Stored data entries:
*** Block opens ***

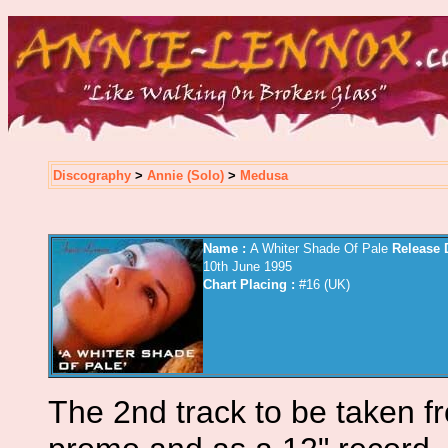
Discography
>
Annie (Solo)
>
Medusa
Name :
A Whiter Shade Of Pale
Release D
10th June 1995
Chart Placing :
#16 (UK)
The 2nd track to be taken f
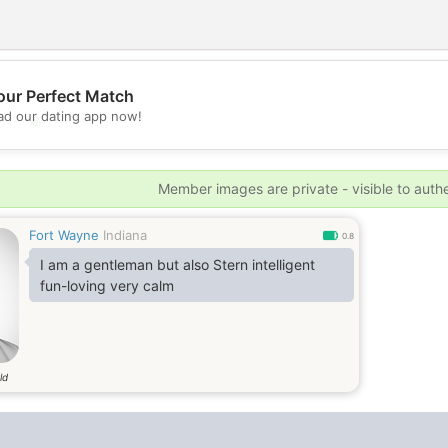
our Perfect Match
d our dating app now!
💖
💕
Member images are private - visible to auth
Fort Wayne
Indiana
0.8
I am a gentleman but also Stern intelligent
fun-loving very calm
ld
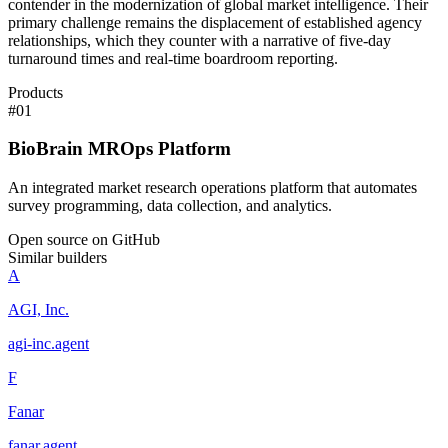
contender in the modernization of global market intelligence. Their
primary challenge remains the displacement of established agency
relationships, which they counter with a narrative of five-day
turnaround times and real-time boardroom reporting.
Products
#
01
BioBrain MROps Platform
An integrated market research operations platform that automates
survey programming, data collection, and analytics.
Open source on GitHub
Similar builders
A
AGI, Inc.
agi-inc
.
agent
F
Fanar
fanar
.
agent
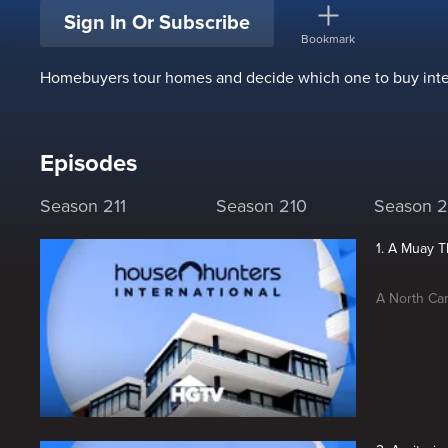
Sign In Or Subscribe
Bookmark
Homebuyers tour homes and decide which one to buy inter
Episodes
Season 211
Season 210
Season 
1. A Muay 
A North Car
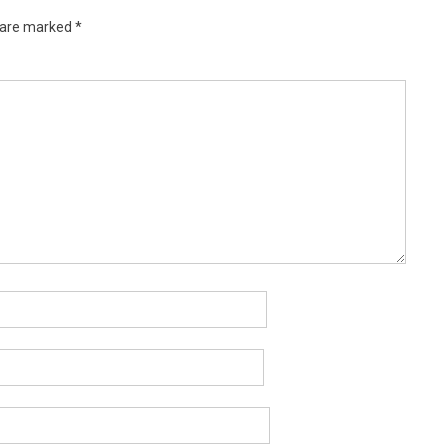
s are marked
*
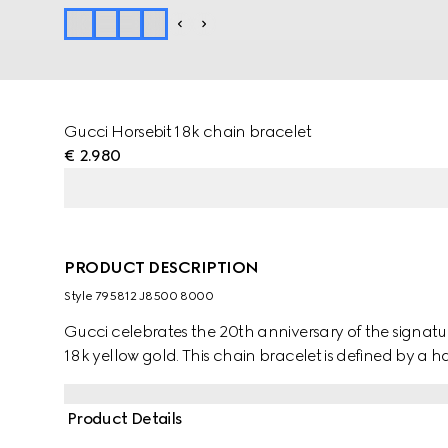
Gucci Horsebit 18k chain bracelet
€ 2.980
PRODUCT DESCRIPTION
Style ‎795812 J8500 8000
Gucci celebrates the 20th anniversary of the signature 
18k yellow gold. This chain bracelet is defined by a hal
Product Details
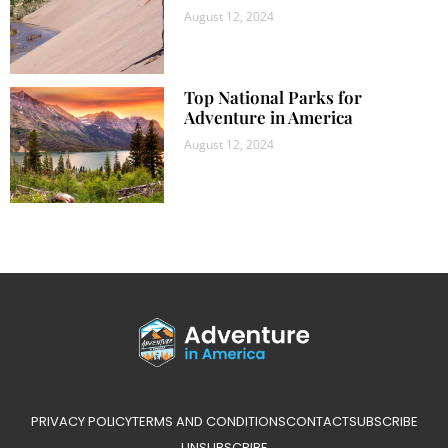
August 12, 2024
Top National Parks for
Adventure in America
August 12, 2024
PRIVACY POLICY
TERMS AND CONDITIONS
CONTACT
SUBSCRIBE
UNSUBSCRIBE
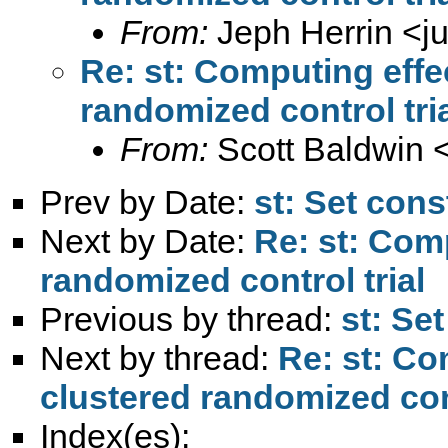
From:
Jeph Herrin <
j
Re: st: Computing effec
randomized control tri
From:
Scott Baldwin 
Prev by Date:
st: Set cons
Next by Date:
Re: st: Comp
randomized control trial
Previous by thread:
st: Se
Next by thread:
Re: st: Co
clustered randomized cont
Index(es):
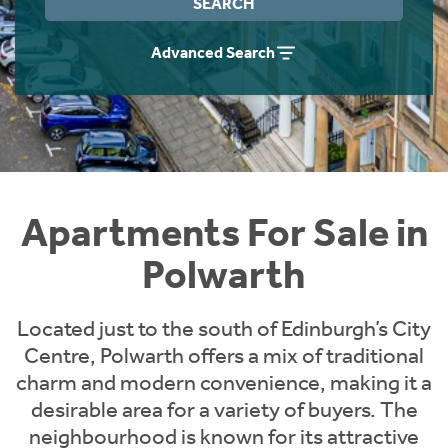
SEARCH
Instant Rental Valuation
Students
Home Buying App
Advanced Search
Short Term Let Licence & Obligation Guide
LBTT Calculator
Rettie Financial Services
Think Mortgages. Think Rettie.
Apartments For Sale in
Polwarth
Located just to the south of Edinburgh’s City
Centre, Polwarth offers a mix of traditional
charm and modern convenience, making it a
desirable area for a variety of buyers. The
neighbourhood is known for its attractive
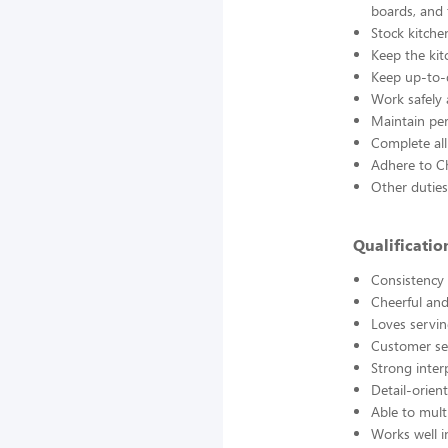
boards, and
Stock kitche
Keep the kit
Keep up-to-d
Work safely
Maintain pe
Complete all
Adhere to Ch
Other duties
Qualificati
Consistency a
Cheerful and
Loves servin
Customer se
Strong interp
Detail-orien
Able to mult
Works well 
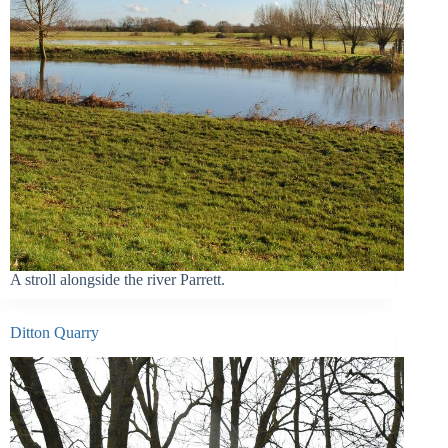
A stroll alongside the river Parrett.
Ditton Quarry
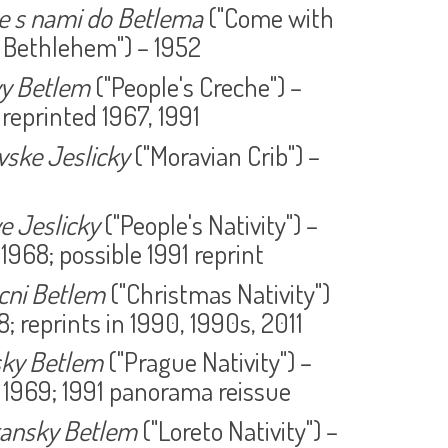
e s nami do Betlema
("Come with
 Bethlehem") – 1952
vy Betlem
("People's Creche") –
 reprinted 1967, 1991
ske Jeslicky
("Moravian Crib") –
e Jeslicky
("People's Nativity") –
 1968; possible 1991 reprint
cni Betlem
("Christmas Nativity")
8; reprints in 1990, 1990s, 2011
sky Betlem
("Prague Nativity") –
 1969; 1991 panorama reissue
tansky Betlem
("Loreto Nativity") –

*** Block closes ***

- What the task asks -
All of the entries above are to be duplicated exactly, with every image left out.

- Solution to this task -
Discography
>
Annie (Solo)
>
Medusa
Name :
A Whiter Shade Of Pale
Release D
10th June 1995
Chart Placing :
#16 (UK)
The 2nd track to be taken f
our Perfect Match
d our dating app now!
💖
💕
Member images are private - visible to auth
Fort Wayne
Indiana
0.8
I am a gentleman but also Stern intelligent
fun-loving very calm
ld
contender in the modernization of global market intelligence. Their
primary challenge remains the displacement of established agency
relationships, which they counter with a narrative of five-day
turnaround times and real-time boardroom reporting.
Products
#
01
BioBrain MROps Platform
An integrated market research operations platform that automates
survey programming, data collection, and analytics.
Open source on GitHub
Similar builders
A
AGI, Inc.
agi-inc
.
agent
F
Fanar
fanar
.
agent
Sign In Or Subscribe
Bookmark
Homebuyers tour homes and decide which one to buy inter
Episodes
Season 211
Season 210
Season 
1. A Muay 
A North Car
s are marked
*
Gucci Horsebit 18k chain bracelet
€ 2.980
PRODUCT DESCRIPTION
Style ‎795812 J8500 8000
Gucci celebrates the 20th anniversary of the signature 
18k yellow gold. This chain bracelet is defined by a hal
Product Details
August 12, 2024
Top National Parks for
Adventure in America
August 12, 2024
PRIVACY POLICY
TERMS AND CONDITIONS
CONTACT
SUBSCRIBE
UNSUBSCRIBE
From:
Jeph Herrin <
j
Re: st: Computing effec
randomized control tri
From:
Scott Baldwin 
Prev by Date:
st: Set cons
Next by Date:
Re: st: Comp
randomized control trial
Previous by thread:
st: Se
Next by thread:
Re: st: Co
clustered randomized cont
Index(es):
SEARCH
Instant Rental Valuation
Students
Home Buying App
Advanced Search
Short Term Let Licence & Obligation Guide
LBTT Calculator
Rettie Financial Services
Think Mortgages. Think Rettie.
Apartments For Sale in
Polwarth
Located just to the south of Edinburgh’s City
Centre, Polwarth offers a mix of traditional
charm and modern convenience, making it a
desirable area for a variety of buyers. The
neighbourhood is known for its attractive
boards, and
Stock kitche
Keep the kit
Keep up-to-d
Work safely
Maintain pe
Complete all
Adhere to Ch
Other duties
Qualificati
Consistency a
Cheerful and
Loves servin
Customer se
Strong interp
Detail-orien
Able to mult
Works well 
A stroll alongside the river Parrett.
Ditton Quarry
e s nami do Betlema
("Come with
 Bethlehem") – 1952
vy Betlem
("People's Creche") –
 reprinted 1967, 1991
ske Jeslicky
("Moravian Crib") –
e Jeslicky
("People's Nativity") –
 1968; possible 1991 reprint
cni Betlem
("Christmas Nativity")
8; reprints in 1990, 1990s, 2011
sky Betlem
("Prague Nativity") –
 1969; 1991 panorama reissue
tansky Betlem
("Loreto Nativity") –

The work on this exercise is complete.